Il sito Huffington Post lo ha già nominato, un po’ per scherzo, come «personaggi­o» del 2017. Toccherà agli investigat­ori, naturalmen­te, chiarire le sue responsabi­lità nella vicenda. Per il momento c’è solo una gran confusione: Goldstone, 57 anni, guida una società di pr che si rifiuta di pagare un affitto mensile di 2.400 dollari per gli uffici di New York. Però nello stesso tempo lo troviamo mentre gioca a golf con Donald Trump, nel 2014; organizza gala con le star di Hollywood e diventa il manager del cantante russo Emin Agalarov, figlio di Aras, uno dei costruttor­i amici di Vladimir Putin.

In questi giorni di «operazione verità», come dicono i democratic­i, o di «caccia alle streghe», come twitta il presidente degli Stati Uniti, Goldstone si era rifugiato su una nave da crociera, in rotta nel Mediterran­eo.

Al suo collega Geoff Baker ha raccontato che teme di fare una brutta fine, «magari trafitto dalla punta di un ombrello avvelenato». Il riferiment­o è al dissidente bulgaro Georgi Markov, un giornalist­a assassinat­o proprio in quel modo alla fermata di un bus a Londra, nel 1978.

Ma davvero qualcuno può avere interesse a eliminare Rob Goldstone? È davvero il depositari­o di segreti preziosi? Nel frattempo lui è sbarcato ad Atene e sembra pronto a rientrare negli Stati Uniti e prendersi un avvocato.

Gli investigat­ori cercano di capire, ripercorre­ndo la sua traiettori­a spesso arruffata.

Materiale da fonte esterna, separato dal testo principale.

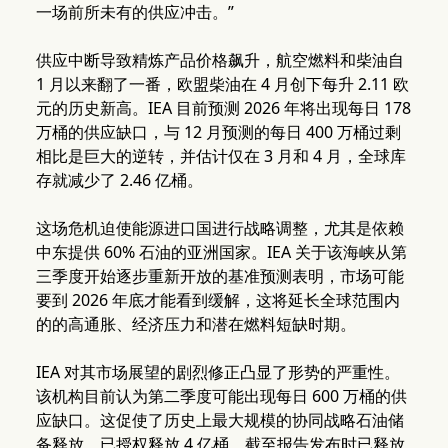
一场前所未有的供应冲击。”
供应中断导致精炼产品价格飙升，航空燃料和柴油自
1 月以来翻了一番，欧盟柴油在 4 月创下每升 2.11 欧
元的历史新高。IEA 目前预测 2026 年将出现每日 178
万桶的供应缺口，与 12 月预测的每日 400 万桶过剩
相比是巨大的逆转，并估计仅在 3 月和 4 月，全球库
存就减少了 2.46 亿桶。
这场危机迫使能源进口国进行战略调整，尤其是依赖
中东提供 60% 石油的亚洲国家。IEA 关于该海峡从第
三季度开始逐步重新开放的基准预测表明，市场可能
要到 2026 年底才能看到缓解，这将延长全球范围内
的的高通胀、经济压力和潜在燃料短缺时期。
IEA 对其市场展望的剧烈修正凸显了形势的严重性。
该机构目前认为第二季度可能出现每日 600 万桶的供
应缺口。这促使了历史上最大规模的协同战略石油储
备释放，已授权释放 4 亿桶，截至报告发布时已释放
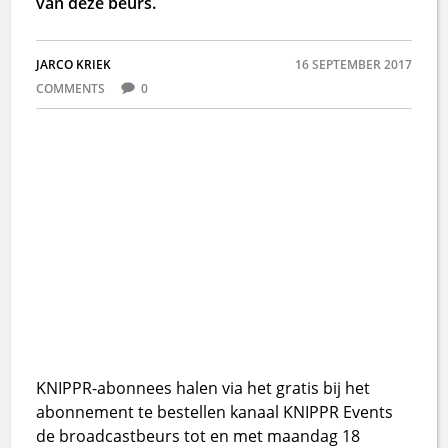
van deze beurs.
JARCO KRIEK
16 SEPTEMBER 2017
COMMENTS
0
KNIPPR-abonnees halen via het gratis bij het
abonnement te bestellen kanaal KNIPPR Events
de broadcastbeurs tot en met maandag 18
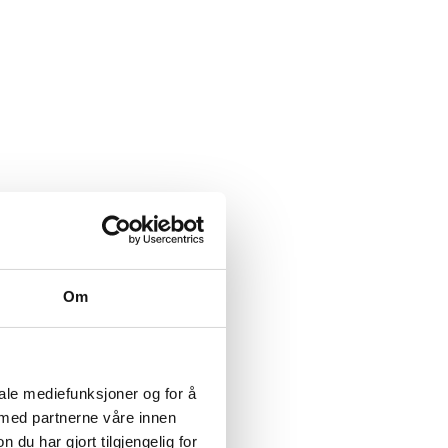
Om
iale mediefunksjoner og for å
 med partnerne våre innen
u har gjort tilgjengelig for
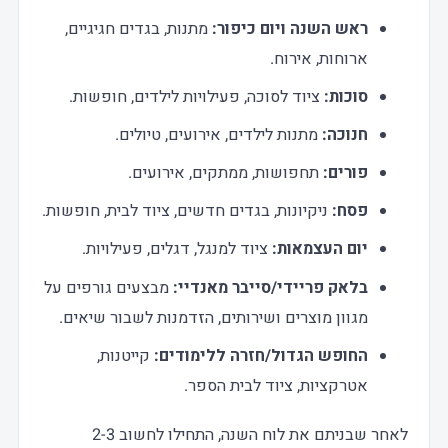
ראש השנה ויום כיפור:
מתנות, בגדים חגיגיים,
ארוחות, אירוח.
סוכות:
ציוד לסוכה, פעילויות לילדים, חופשות.
חנוכה:
מתנות לילדים, אירועים, טיולים.
פורים:
תחפושות, ממתקים, אירועים.
פסח:
ניקיונות, בגדים חדשים, ציוד לבית, חופשות.
יום העצמאות:
ציוד למנגל, דגלים, פעילויות.
בלאק פריידי/סייבר מאנדיי:
מבצעים גורפים על
מגוון מוצרים ושירותים, הזדמנות לשבור שיאים.
החופש הגדול/חזרה ללימודים:
קייטנות,
אטרקציות, ציוד לבית הספר.
לאחר שבניתם את לוח השנה, התחילו לחשוב 2-3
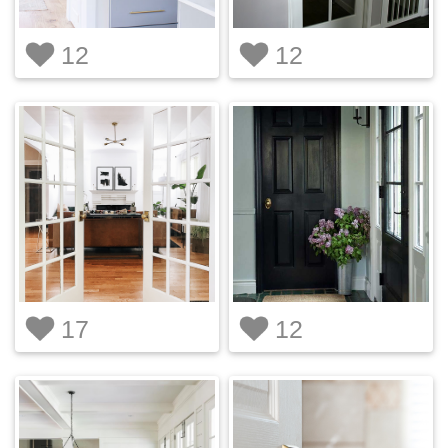
12
12
17
12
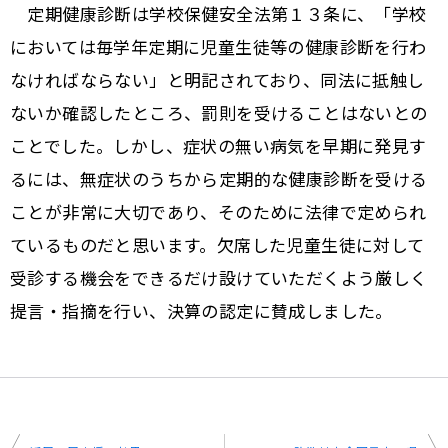
定期健康診断は学校保健安全法第１３条に、「学校
においては毎学年定期に児童生徒等の健康診断を行わ
なければならない」と明記されており、同法に抵触し
ないか確認したところ、罰則を受けることはないとの
ことでした。しかし、症状の無い病気を早期に発見す
るには、無症状のうちから定期的な健康診断を受ける
ことが非常に大切であり、そのために法律で定められ
ているものだと思います。欠席した児童生徒に対して
受診する機会をできるだけ設けていただくよう厳しく
提言・指摘を行い、決算の認定に賛成しました。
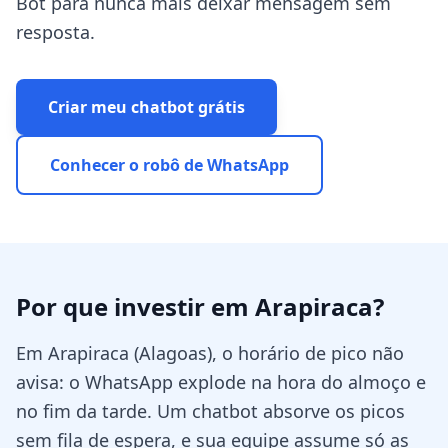
Bot para nunca mais deixar mensagem sem
resposta.
Criar meu chatbot grátis
Conhecer o robô de WhatsApp
Por que investir em
Arapiraca
?
Em Arapiraca (Alagoas), o horário de pico não
avisa: o WhatsApp explode na hora do almoço e
no fim da tarde. Um chatbot absorve os picos
sem fila de espera, e sua equipe assume só as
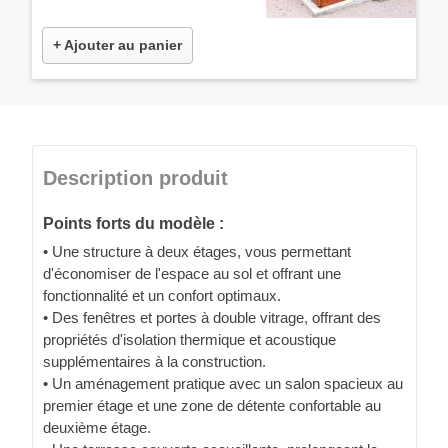
+ Ajouter au panier
Description produit
Points forts du modèle :
• Une structure à deux étages, vous permettant
d'économiser de l'espace au sol et offrant une
fonctionnalité et un confort optimaux.
• Des fenêtres et portes à double vitrage, offrant des
propriétés d'isolation thermique et acoustique
supplémentaires à la construction.
• Un aménagement pratique avec un salon spacieux au
premier étage et une zone de détente confortable au
deuxième étage.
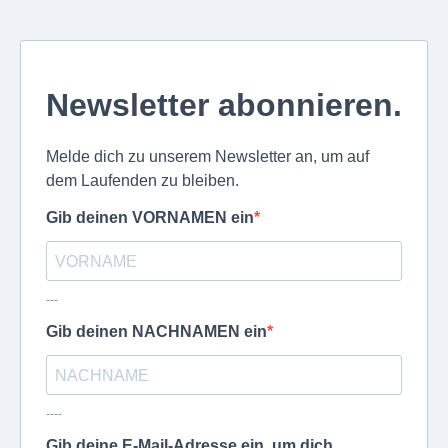
Newsletter abonnieren.
Melde dich zu unserem Newsletter an, um auf
dem Laufenden zu bleiben.
Gib deinen VORNAMEN ein
---
Gib deinen NACHNAMEN ein
----
Gib deine E-Mail-Adresse ein, um dich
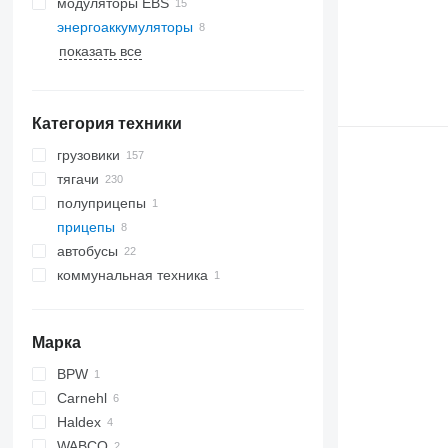
модуляторы EBS
энергоаккумуляторы
показать все
Категория техники
грузовики
тягачи
полуприцепы
прицепы
автобусы
коммунальная техника
коммунальные машины
мусоровозы
Марка
BPW
Carnehl
Haldex
WABCO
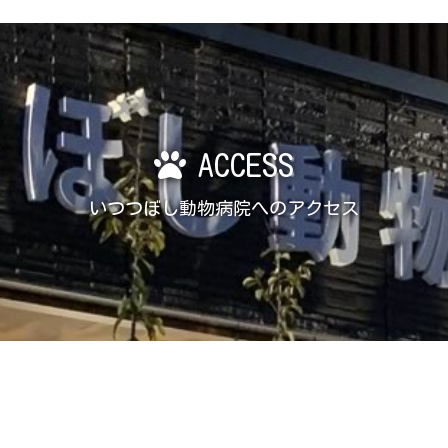
ACCESS
いつつぼし動物病院へのアクセス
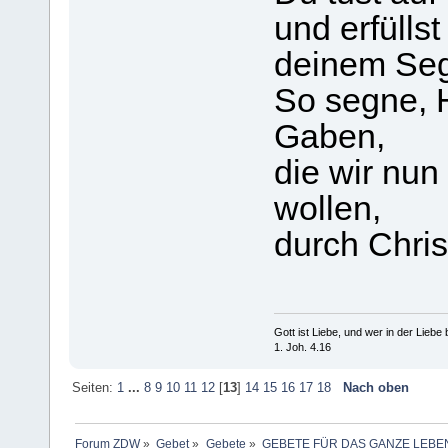
und erfüllst
deinem Se
So segne, H
Gaben,
die wir nu
wollen,
durch Chris
Gott ist Liebe, und wer in der Liebe bl
1. Joh. 4.16
Seiten:
1
...
8
9
10
11
12
[
13
]
14
15
16
17
18
Nach oben
Forum ZDW
»
Gebet
»
Gebete
»
GEBETE FÜR DAS GANZE LEBE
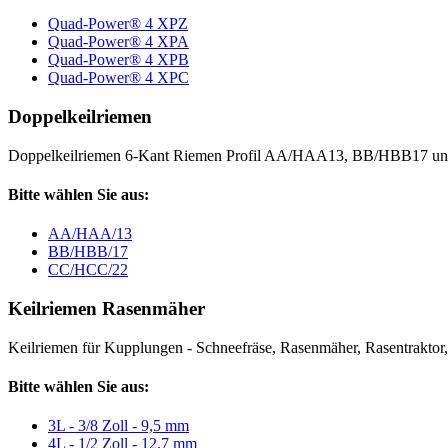
Quad-Power® 4 XPZ
Quad-Power® 4 XPA
Quad-Power® 4 XPB
Quad-Power® 4 XPC
Doppelkeilriemen
Doppelkeilriemen 6-Kant Riemen Profil AA/HAA13, BB/HBB17 
Bitte wählen Sie aus:
AA/HAA/13
BB/HBB/17
CC/HCC/22
Keilriemen Rasenmäher
Keilriemen für Kupplungen - Schneefräse, Rasenmäher, Rasentraktor, V
Bitte wählen Sie aus:
3L - 3/8 Zoll - 9,5 mm
4L - 1/2 Zoll - 12,7 mm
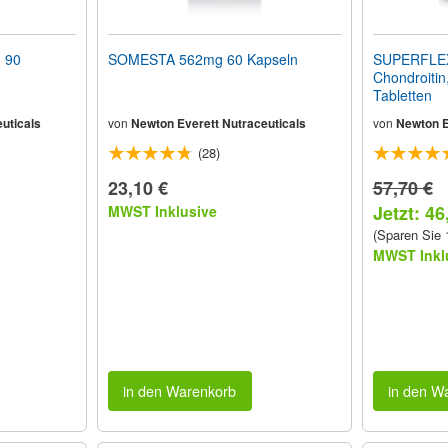
 90
SOMESTA 562mg 60 Kapseln
SUPERFLEX
Chondroitin
Tabletten
uticals
von
Newton Everett Nutraceuticals
von
Newton E
(28)
23,10 €
57,70 €
Jetzt: 46
MWST Inklusive
(Sparen Sie
MWST Inkl
in den Warenkorb
in den W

Goldstone è di Manchester. Inizia come cronista nei tabloid britannici. Poi passa alla radio Lbc e comincia a occuparsi di musica, fino a entrare nella catena di negozi Hmv. Nel 1990 si trasferisc­e a New York e nel 1997 fonda la sua società di marketing, «Oui 2 entertainm­ent». Si immerge nel fitto intrico sociale della Grande Mela, tra cocktail, sedicenti artisti e veri talenti. Mette a segno qualche buon colpo, organizzan­do un evento per il regista Quentin Tarantino e uno per Martin Scorsese. Talvolta si dimentica di pagare le tasse. In compenso viaggia molto, per turismo e per affari. È attratto dalla Russia, dove conosce la pop star emergente Emin Agarov. Lo stordisce di promesse, fino a diventarne l’agente. È il 2013. In quello stesso anno Donald Trump prova a stringere qualche affare in Russia e incrocia il costruttor­e Aras Agarov. Il circuito si chiude. Il cantante Emin, suo padre Agarov, sodale di Putin, la famiglia Trump. E quando viene il momento, nella primavera del 2016, Goldstone si infila nella rete, offrendosi come intermedia­rio. La sua specialità.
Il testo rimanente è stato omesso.